[[ Provided information open ]]
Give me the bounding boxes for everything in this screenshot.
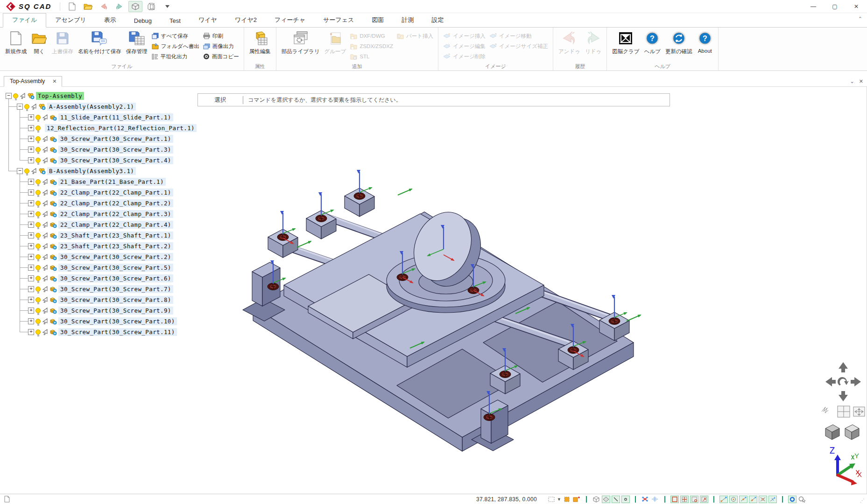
menu-tab-0[interactable]: ファイル xyxy=(3,13,46,28)
frame-circle-icon[interactable] xyxy=(690,496,698,503)
menu-tab-1[interactable]: アセンブリ xyxy=(46,14,95,27)
tab-close-icon[interactable]: ✕ xyxy=(52,78,56,84)
print-button[interactable]: 印刷 xyxy=(201,31,241,41)
tree-item-2[interactable]: +11_Slide_Part(11_Slide_Part.1) xyxy=(3,112,190,123)
snap-perpendicular-icon[interactable] xyxy=(768,496,777,503)
visibility-bulb-icon[interactable] xyxy=(35,329,41,335)
tree-item-7[interactable]: −B-Assembly(Assembly3.1) xyxy=(3,166,190,176)
select-cursor-icon[interactable] xyxy=(42,243,48,249)
tree-item-3[interactable]: +12_Reflection_Part(12_Reflection_Part.1… xyxy=(3,123,190,133)
tree-item-22[interactable]: +30_Screw_Part(30_Screw_Part.11) xyxy=(3,327,190,337)
tree-item-11[interactable]: +22_Clamp_Part(22_Clamp_Part.3) xyxy=(3,209,190,219)
menu-tab-4[interactable]: Test xyxy=(161,15,190,27)
new-file-button[interactable]: 新規作成 xyxy=(3,29,29,63)
tree-item-12[interactable]: +22_Clamp_Part(22_Clamp_Part.4) xyxy=(3,219,190,230)
solid-select-icon[interactable] xyxy=(592,496,600,503)
tree-item-label[interactable]: 30_Screw_Part(30_Screw_Part.10) xyxy=(58,317,177,325)
tree-item-17[interactable]: +30_Screw_Part(30_Screw_Part.6) xyxy=(3,273,190,284)
export-folder-button[interactable]: フォルダへ書出 xyxy=(150,41,201,51)
tree-item-label[interactable]: 23_Shaft_Part(23_Shaft_Part.2) xyxy=(58,242,173,250)
tree-item-21[interactable]: +30_Screw_Part(30_Screw_Part.10) xyxy=(3,316,190,327)
tree-item-14[interactable]: +23_Shaft_Part(23_Shaft_Part.2) xyxy=(3,241,190,252)
close-button[interactable]: ✕ xyxy=(846,0,867,13)
pick-filter-icon[interactable] xyxy=(563,496,571,503)
image-size-correct-button[interactable]: イメージサイズ補正 xyxy=(487,41,550,51)
tree-item-label[interactable]: 11_Slide_Part(11_Slide_Part.1) xyxy=(58,113,173,121)
visibility-bulb-icon[interactable] xyxy=(35,211,41,217)
visibility-bulb-icon[interactable] xyxy=(35,190,41,195)
tree-item-9[interactable]: +22_Clamp_Part(22_Clamp_Part.1) xyxy=(3,187,190,198)
tree-expander[interactable]: − xyxy=(17,104,23,110)
flatten-output-button[interactable]: 平坦化出力 xyxy=(150,51,201,62)
edge-select-icon[interactable] xyxy=(612,496,620,503)
select-cursor-icon[interactable] xyxy=(42,308,48,314)
undo-large-button[interactable]: アンドゥ xyxy=(556,29,583,63)
tree-item-16[interactable]: +30_Screw_Part(30_Screw_Part.5) xyxy=(3,262,190,273)
ribbon-collapse-icon[interactable]: ⌃ xyxy=(858,16,862,22)
select-cursor-icon[interactable] xyxy=(42,254,48,260)
visibility-bulb-icon[interactable] xyxy=(35,297,41,302)
image-edit-button[interactable]: イメージ編集 xyxy=(441,41,487,51)
tree-expander[interactable]: + xyxy=(28,243,34,249)
tree-expander[interactable]: + xyxy=(28,329,34,335)
quick-access-dropdown-icon[interactable] xyxy=(160,1,174,12)
frame-square-icon[interactable] xyxy=(670,496,679,503)
tree-item-label[interactable]: 30_Screw_Part(30_Screw_Part.6) xyxy=(58,274,173,282)
circle-mode-icon[interactable] xyxy=(788,496,797,503)
frame-arrow-icon[interactable] xyxy=(700,496,708,503)
maximize-button[interactable]: ▢ xyxy=(824,0,846,13)
snap-point-icon[interactable] xyxy=(641,496,649,503)
face-select-icon[interactable] xyxy=(602,496,610,503)
dxf-dwg-button[interactable]: DXF/DWG xyxy=(348,31,395,41)
tree-item-label[interactable]: A-Assembly(Assembly2.1) xyxy=(47,103,136,111)
resize-grip[interactable]: ⋰ xyxy=(860,498,865,503)
menu-tab-2[interactable]: 表示 xyxy=(95,14,125,27)
check-update-button[interactable]: 更新の確認 xyxy=(663,29,695,63)
tree-item-label[interactable]: 12_Reflection_Part(12_Reflection_Part.1) xyxy=(45,124,197,132)
tree-item-label[interactable]: 22_Clamp_Part(22_Clamp_Part.1) xyxy=(58,189,173,196)
select-cursor-icon[interactable] xyxy=(42,157,48,163)
select-cursor-icon[interactable] xyxy=(42,147,48,153)
vertex-select-icon[interactable] xyxy=(621,496,630,503)
tree-expander[interactable]: + xyxy=(28,275,34,281)
menu-tab-8[interactable]: サーフェス xyxy=(314,14,363,27)
menu-tab-11[interactable]: 設定 xyxy=(423,14,452,27)
select-cursor-icon[interactable] xyxy=(42,297,48,303)
tree-item-label[interactable]: 23_Shaft_Part(23_Shaft_Part.1) xyxy=(58,231,173,239)
menu-tab-10[interactable]: 計測 xyxy=(393,14,423,27)
select-cursor-icon[interactable] xyxy=(42,286,48,292)
menu-tab-6[interactable]: ワイヤ2 xyxy=(226,14,266,27)
tree-expander[interactable]: + xyxy=(28,189,34,196)
zoom-select-icon[interactable] xyxy=(798,496,806,503)
part-insert-button[interactable]: パート挿入 xyxy=(395,31,435,41)
select-cursor-icon[interactable] xyxy=(42,189,48,196)
visibility-bulb-icon[interactable] xyxy=(35,222,41,227)
select-cursor-icon[interactable] xyxy=(42,232,48,238)
tree-item-8[interactable]: +21_Base_Part(21_Base_Part.1) xyxy=(3,176,190,187)
select-cursor-icon[interactable] xyxy=(42,275,48,281)
tree-expander[interactable]: − xyxy=(6,93,12,99)
tree-item-label[interactable]: 22_Clamp_Part(22_Clamp_Part.3) xyxy=(58,210,173,218)
redo-icon[interactable] xyxy=(113,1,127,12)
select-cursor-icon[interactable] xyxy=(31,104,37,110)
save-all-button[interactable]: すべて保存 xyxy=(150,31,201,41)
select-cursor-icon[interactable] xyxy=(42,136,48,142)
select-cursor-icon[interactable] xyxy=(20,93,26,99)
west-bracket-part[interactable] xyxy=(243,262,285,321)
menu-tab-5[interactable]: ワイヤ xyxy=(190,14,226,27)
snap-on-curve-icon[interactable] xyxy=(749,496,757,503)
shaded-view-icon[interactable] xyxy=(128,1,142,12)
tree-item-label[interactable]: 22_Clamp_Part(22_Clamp_Part.4) xyxy=(58,221,173,229)
stl-button[interactable]: STL xyxy=(348,51,395,62)
help-button[interactable]: ? ヘルプ xyxy=(642,29,663,63)
tree-expander[interactable]: + xyxy=(28,286,34,292)
select-cursor-icon[interactable] xyxy=(42,200,48,206)
zsdx-button[interactable]: ZSDX/ZSDXZ xyxy=(348,41,395,51)
select-cursor-icon[interactable] xyxy=(42,211,48,217)
visibility-bulb-icon[interactable] xyxy=(24,104,29,109)
tree-item-5[interactable]: +30_Screw_Part(30_Screw_Part.3) xyxy=(3,144,190,155)
snap-intersection-icon[interactable] xyxy=(759,496,767,503)
command-bar[interactable]: 選択 コマンドを選択するか、選択する要素を指示してください。 xyxy=(197,93,670,106)
tree-expander[interactable]: + xyxy=(28,254,34,260)
save-as-button[interactable]: 名前を付けて保存 xyxy=(76,29,124,63)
[[ Provided information closed ]]
### Work request
Output the data exactly as it is, with the pictures dropped.

### Written solution
Give me the bounding boxes for everything in this screenshot.
menu-tab-0[interactable]: ファイル xyxy=(3,13,46,28)
frame-circle-icon[interactable] xyxy=(690,496,698,503)
menu-tab-1[interactable]: アセンブリ xyxy=(46,14,95,27)
tab-close-icon[interactable]: ✕ xyxy=(52,78,56,84)
print-button[interactable]: 印刷 xyxy=(201,31,241,41)
tree-item-2[interactable]: +11_Slide_Part(11_Slide_Part.1) xyxy=(3,112,190,123)
snap-perpendicular-icon[interactable] xyxy=(768,496,777,503)
visibility-bulb-icon[interactable] xyxy=(35,329,41,335)
tree-item-7[interactable]: −B-Assembly(Assembly3.1) xyxy=(3,166,190,176)
select-cursor-icon[interactable] xyxy=(42,243,48,249)
tree-item-3[interactable]: +12_Reflection_Part(12_Reflection_Part.1… xyxy=(3,123,190,133)
tree-item-22[interactable]: +30_Screw_Part(30_Screw_Part.11) xyxy=(3,327,190,337)
tree-item-11[interactable]: +22_Clamp_Part(22_Clamp_Part.3) xyxy=(3,209,190,219)
menu-tab-4[interactable]: Test xyxy=(161,15,190,27)
new-file-button[interactable]: 新規作成 xyxy=(3,29,29,63)
tree-item-12[interactable]: +22_Clamp_Part(22_Clamp_Part.4) xyxy=(3,219,190,230)
solid-select-icon[interactable] xyxy=(592,496,600,503)
tree-item-label[interactable]: 30_Screw_Part(30_Screw_Part.10) xyxy=(58,317,177,325)
tree-item-17[interactable]: +30_Screw_Part(30_Screw_Part.6) xyxy=(3,273,190,284)
export-folder-button[interactable]: フォルダへ書出 xyxy=(150,41,201,51)
tree-item-label[interactable]: 23_Shaft_Part(23_Shaft_Part.2) xyxy=(58,242,173,250)
tree-item-21[interactable]: +30_Screw_Part(30_Screw_Part.10) xyxy=(3,316,190,327)
tree-item-14[interactable]: +23_Shaft_Part(23_Shaft_Part.2) xyxy=(3,241,190,252)
close-button[interactable]: ✕ xyxy=(846,0,867,13)
pick-filter-icon[interactable] xyxy=(563,496,571,503)
image-size-correct-button[interactable]: イメージサイズ補正 xyxy=(487,41,550,51)
tree-item-label[interactable]: 11_Slide_Part(11_Slide_Part.1) xyxy=(58,113,173,121)
visibility-bulb-icon[interactable] xyxy=(35,211,41,217)
visibility-bulb-icon[interactable] xyxy=(35,190,41,195)
tree-item-9[interactable]: +22_Clamp_Part(22_Clamp_Part.1) xyxy=(3,187,190,198)
tree-expander[interactable]: − xyxy=(17,104,23,110)
flatten-output-button[interactable]: 平坦化出力 xyxy=(150,51,201,62)
edge-select-icon[interactable] xyxy=(612,496,620,503)
select-cursor-icon[interactable] xyxy=(42,308,48,314)
undo-large-button[interactable]: アンドゥ xyxy=(556,29,583,63)
tree-item-16[interactable]: +30_Screw_Part(30_Screw_Part.5) xyxy=(3,262,190,273)
ribbon-collapse-icon[interactable]: ⌃ xyxy=(858,16,862,22)
select-cursor-icon[interactable] xyxy=(42,254,48,260)
visibility-bulb-icon[interactable] xyxy=(35,297,41,302)
image-edit-button[interactable]: イメージ編集 xyxy=(441,41,487,51)
tree-expander[interactable]: + xyxy=(28,243,34,249)
tree-expander[interactable]: + xyxy=(28,329,34,335)
quick-access-dropdown-icon[interactable] xyxy=(160,1,174,12)
frame-square-icon[interactable] xyxy=(670,496,679,503)
tree-item-label[interactable]: 30_Screw_Part(30_Screw_Part.6) xyxy=(58,274,173,282)
circle-mode-icon[interactable] xyxy=(788,496,797,503)
frame-arrow-icon[interactable] xyxy=(700,496,708,503)
maximize-button[interactable]: ▢ xyxy=(824,0,846,13)
snap-point-icon[interactable] xyxy=(641,496,649,503)
face-select-icon[interactable] xyxy=(602,496,610,503)
dxf-dwg-button[interactable]: DXF/DWG xyxy=(348,31,395,41)
tree-item-label[interactable]: A-Assembly(Assembly2.1) xyxy=(47,103,136,111)
resize-grip[interactable]: ⋰ xyxy=(860,498,865,503)
menu-tab-2[interactable]: 表示 xyxy=(95,14,125,27)
check-update-button[interactable]: 更新の確認 xyxy=(663,29,695,63)
tree-item-label[interactable]: 12_Reflection_Part(12_Reflection_Part.1) xyxy=(45,124,197,132)
tree-item-label[interactable]: 22_Clamp_Part(22_Clamp_Part.1) xyxy=(58,189,173,196)
select-cursor-icon[interactable] xyxy=(42,157,48,163)
select-cursor-icon[interactable] xyxy=(42,147,48,153)
vertex-select-icon[interactable] xyxy=(621,496,630,503)
tree-expander[interactable]: + xyxy=(28,275,34,281)
menu-tab-8[interactable]: サーフェス xyxy=(314,14,363,27)
menu-tab-11[interactable]: 設定 xyxy=(423,14,452,27)
select-cursor-icon[interactable] xyxy=(42,297,48,303)
tree-item-label[interactable]: 23_Shaft_Part(23_Shaft_Part.1) xyxy=(58,231,173,239)
menu-tab-10[interactable]: 計測 xyxy=(393,14,423,27)
select-cursor-icon[interactable] xyxy=(42,286,48,292)
menu-tab-6[interactable]: ワイヤ2 xyxy=(226,14,266,27)
tree-expander[interactable]: + xyxy=(28,189,34,196)
zoom-select-icon[interactable] xyxy=(798,496,806,503)
part-insert-button[interactable]: パート挿入 xyxy=(395,31,435,41)
select-cursor-icon[interactable] xyxy=(42,189,48,196)
visibility-bulb-icon[interactable] xyxy=(35,222,41,227)
select-cursor-icon[interactable] xyxy=(42,232,48,238)
tree-item-8[interactable]: +21_Base_Part(21_Base_Part.1) xyxy=(3,176,190,187)
select-cursor-icon[interactable] xyxy=(42,275,48,281)
tree-expander[interactable]: − xyxy=(6,93,12,99)
tree-item-label[interactable]: 22_Clamp_Part(22_Clamp_Part.3) xyxy=(58,210,173,218)
redo-icon[interactable] xyxy=(113,1,127,12)
select-cursor-icon[interactable] xyxy=(31,104,37,110)
save-all-button[interactable]: すべて保存 xyxy=(150,31,201,41)
select-cursor-icon[interactable] xyxy=(42,136,48,142)
select-cursor-icon[interactable] xyxy=(20,93,26,99)
west-bracket-part[interactable] xyxy=(243,262,285,321)
menu-tab-5[interactable]: ワイヤ xyxy=(190,14,226,27)
snap-on-curve-icon[interactable] xyxy=(749,496,757,503)
shaded-view-icon[interactable] xyxy=(128,1,142,12)
tree-item-label[interactable]: 22_Clamp_Part(22_Clamp_Part.4) xyxy=(58,221,173,229)
stl-button[interactable]: STL xyxy=(348,51,395,62)
help-button[interactable]: ? ヘルプ xyxy=(642,29,663,63)
tree-expander[interactable]: + xyxy=(28,286,34,292)
select-cursor-icon[interactable] xyxy=(42,200,48,206)
zsdx-button[interactable]: ZSDX/ZSDXZ xyxy=(348,41,395,51)
select-cursor-icon[interactable] xyxy=(42,211,48,217)
visibility-bulb-icon[interactable] xyxy=(24,104,29,109)
tree-item-5[interactable]: +30_Screw_Part(30_Screw_Part.3) xyxy=(3,144,190,155)
snap-intersection-icon[interactable] xyxy=(759,496,767,503)
command-bar[interactable]: 選択 コマンドを選択するか、選択する要素を指示してください。 xyxy=(197,93,670,106)
tree-expander[interactable]: + xyxy=(28,254,34,260)
save-as-button[interactable]: 名前を付けて保存 xyxy=(76,29,124,63)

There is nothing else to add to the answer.